For muffins, scoop the batter evenly into a muffin tray, sprinkle with cinnamon sugar (optional) and bake for about 25 minutes until a toothpick inserted in the middle of a muffin comes out clean. Let cool. Makes about two dozen muffins.
-If you are using Ener-g baking soda and powder, double the amounts. So use 3 tsp baking powder, and 1 1/2 tsp baking soda.
-You can find Hain's at some Whole Food's, or on Amazon. Amazon also has potassium bicarbonate, look for one that is food grade.
-Use a scale to measure the ingredients whenever possible, especially flour. The Smitten Kitchen recipe calls for 295 grams (2 1/4 cups) flour which is what I've listed here. However, I follow the King Arthur conversion chart (120g = 1 cup of flour), in which case 295 grams is closer to 2 1/2 cups flour. Smitten Kitchen uses a conversion of 130 g per 1 cup of flour, so her recipe lists 2 1/4 cups flour. So, the lesson here is use a scale to measure flour if you can. If you don't have a scale, start with 2 1/4 cups and go up to 2 1/2 cups if you think the batter needs it. Also, King Arthur Baking has this great video on how to measure flour accurately.
My pumpkin bread experiment
I tested four different versions of this recipe. First, I compared Ener-G baking powder/soda to Hain's. Ener-G uses calcium carbonate and magnesium carbonate, so it's a good substitute for people reducing their sodium intake for kidney-related reasons. Hain's is potassium bicarbonate, so it's NOT a good substitute for those with kidney-related sodium restrictions, but it may be helpful for people taking diuretics that can lead to a low level of potassium. Talk to your doctor about this. Both options will work for our diet, so I wanted to try them both out. The result: Hain's is a much better leavening agent. The loaf made with Hain's is on the left in this picture, the Enger-G loaf on the right. Big difference in how they fill out the loaf pan.
Next, I made two more loafs to see if I could get the sodium even lower by substituting 1 or 2 eggs for sodium-free flax eggs. The picture on the left is 2 eggs plus 1 flax egg, on the right it's 1 egg and 2 flax-eggs. Again, a significant difference.

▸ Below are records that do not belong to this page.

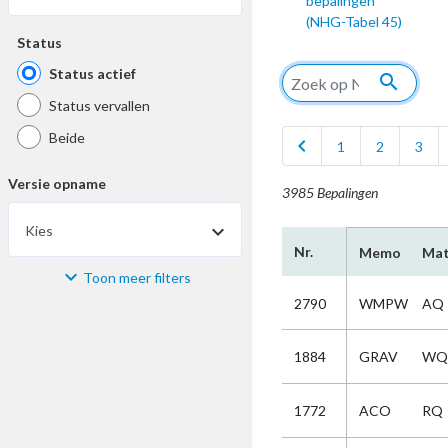
bepalingen
(NHG-Tabel 45)
Status
Status actief
search
Status vervallen
Beide
chevron_left
1
2
3
Versie opname
3985 Bepalingen
Kies
Nr.
Memo
Mat
Toon meer filters
Materiaal
2790
WMPW
AQ
Kies
1884
GRAV
WQ
Bijzonderheid
1772
ACO
RQ
Kies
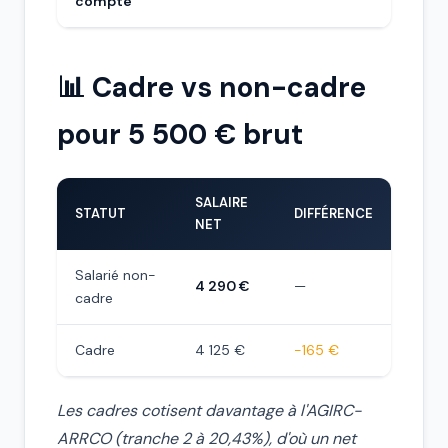
compte
📊 Cadre vs non-cadre
pour 5 500 € brut
SALAIRE
STATUT
DIFFÉRENCE
NET
Salarié non-
4 290 €
—
cadre
Cadre
4 125 €
−165 €
Les cadres cotisent davantage à l'AGIRC-
ARRCO (tranche 2 à 20,43%), d'où un net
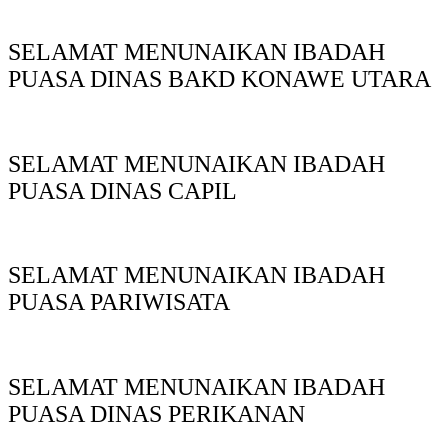
SELAMAT MENUNAIKAN IBADAH
PUASA DINAS BAKD KONAWE UTARA
SELAMAT MENUNAIKAN IBADAH
PUASA DINAS CAPIL
SELAMAT MENUNAIKAN IBADAH
PUASA PARIWISATA
SELAMAT MENUNAIKAN IBADAH
PUASA DINAS PERIKANAN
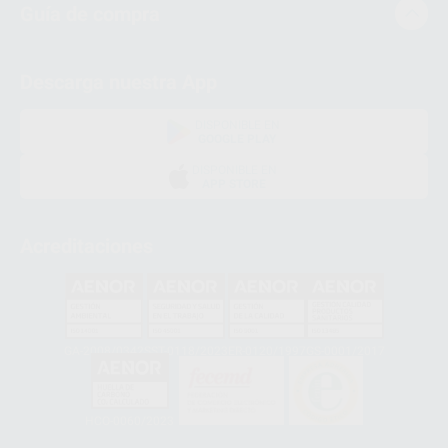
Guía de compra
Descarga nuestra App
DISPONIBLE EN
GOOGLE PLAY
DISPONIBLE EN
APP STORE
Acreditaciones
GA-2008/0342
SST-0118/2023
ER-0120/1997
GS-0001/2017
HCO-0060/2023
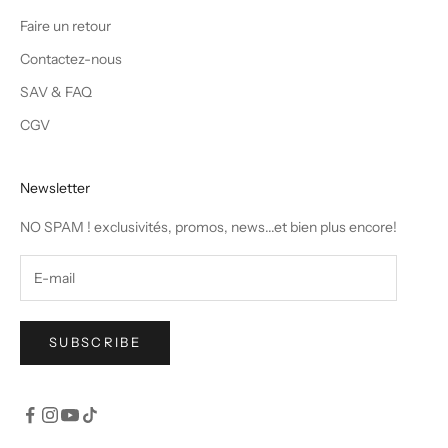
Faire un retour
Contactez-nous
SAV & FAQ
CGV
Newsletter
NO SPAM ! exclusivités, promos, news...et bien plus encore!
SUBSCRIBE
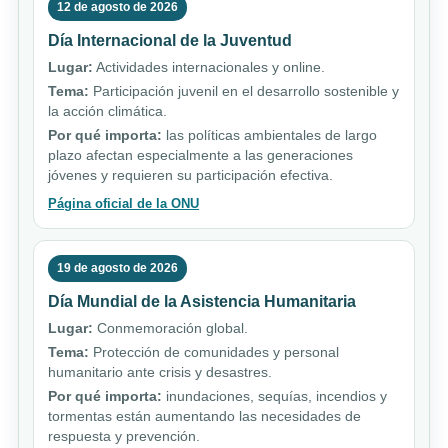
12 de agosto de 2026
Día Internacional de la Juventud
Lugar:
Actividades internacionales y online.
Tema:
Participación juvenil en el desarrollo sostenible y
la acción climática.
Por qué importa:
las políticas ambientales de largo
plazo afectan especialmente a las generaciones
jóvenes y requieren su participación efectiva.
Página oficial de la ONU
19 de agosto de 2026
Día Mundial de la Asistencia Humanitaria
Lugar:
Conmemoración global.
Tema:
Protección de comunidades y personal
humanitario ante crisis y desastres.
Por qué importa:
inundaciones, sequías, incendios y
tormentas están aumentando las necesidades de
respuesta y prevención.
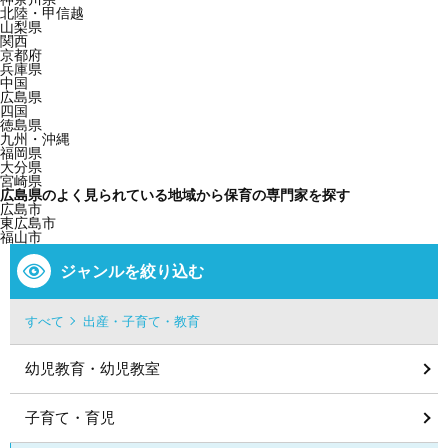
北陸・甲信越
山梨県
関西
京都府
兵庫県
中国
広島県
四国
徳島県
九州・沖縄
福岡県
大分県
宮崎県
広島県のよく見られている地域から保育の専門家を探す
広島市
東広島市
福山市
ジャンルを絞り込む
すべて
出産・子育て・教育
幼児教育・幼児教室
子育て・育児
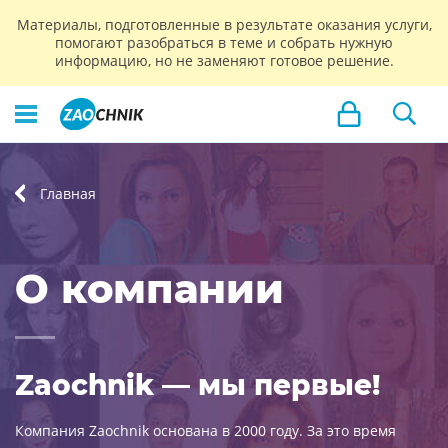
Материалы, подготовленные в результате оказания услуги,
помогают разобраться в теме и собрать нужную
информацию, но не заменяют готовое решение.
Главная
О компании
Zaochnik — мы первые!
Компания Zaochnik основана в 2000 году. За это время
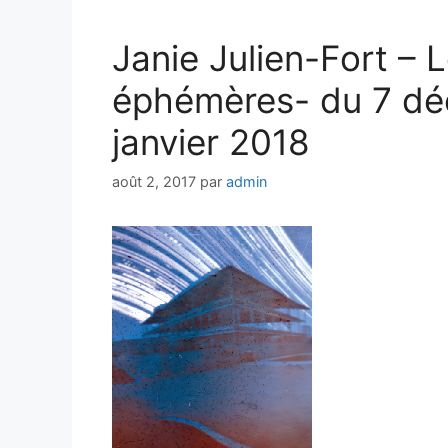
Janie Julien-Fort –
éphémères- du 7 dé
janvier 2018
août 2, 2017
par
admin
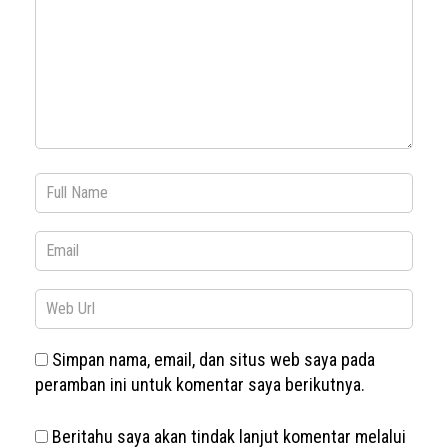
Simpan nama, email, dan situs web saya pada
peramban ini untuk komentar saya berikutnya.
Beritahu saya akan tindak lanjut komentar melalui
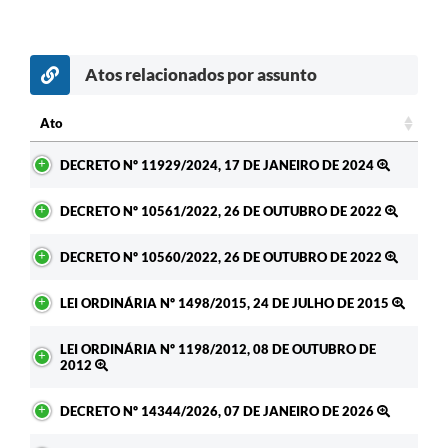
Atos relacionados por assunto
Ato
Ato
DECRETO Nº 11929/2024, 17 DE JANEIRO DE 2024
DECRETO Nº 10561/2022, 26 DE OUTUBRO DE 2022
DECRETO Nº 10560/2022, 26 DE OUTUBRO DE 2022
LEI ORDINÁRIA Nº 1498/2015, 24 DE JULHO DE 2015
LEI ORDINÁRIA Nº 1198/2012, 08 DE OUTUBRO DE
2012
DECRETO Nº 14344/2026, 07 DE JANEIRO DE 2026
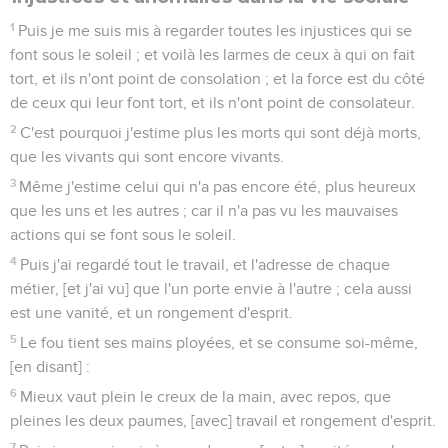
1
Puis je me suis mis à regarder toutes les injustices qui se
font sous le soleil ; et voilà les larmes de ceux à qui on fait
tort, et ils n'ont point de consolation ; et la force est du côté
de ceux qui leur font tort, et ils n'ont point de consolateur.
2
C'est pourquoi j'estime plus les morts qui sont déjà morts,
que les vivants qui sont encore vivants.
3
Même j'estime celui qui n'a pas encore été, plus heureux
que les uns et les autres ; car il n'a pas vu les mauvaises
actions qui se font sous le soleil.
4
Puis j'ai regardé tout le travail, et l'adresse de chaque
métier, [et j'ai vu] que l'un porte envie à l'autre ; cela aussi
est une vanité, et un rongement d'esprit.
5
Le fou tient ses mains ployées, et se consume soi-même,
[en disant] :
6
Mieux vaut plein le creux de la main, avec repos, que
pleines les deux paumes, [avec] travail et rongement d'esprit.
7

Here's how the four loafs compare. In the picture below, loaf A is made with 3 eggs and Ener-G baking soda and powder (227 mg sodium per loaf). Loaf B is made with 3 eggs and Hain's baking powder and potassium bicarbonate (also 227 mg sodium per loaf). Loaf B is a full 1/2 inch taller with no significant difference in taste, so it wins here. Loaf C and D both use Hain's, but C has 2 eggs, and D has just 1. With 2 eggs and 1 flax egg (loaf C), I got about the same texture and flavor as I did using 3 eggs (loaf B) but less sodium because there was 1 less egg. Loaf D was too dense. So the winner is loaf C: Hain's baking powder, potassium bicarbonate for baking soda, 2 eggs, and 1 flax egg for a total of 227 mg of sodium per loaf.
That said, they all tasted good and we're going to eat them all. In fact, my husband likes D because he likes that it's more dense and as an added bonus, it's super low sodium. But this is my blog, not his, so C is the winner and that's the recipe you see above.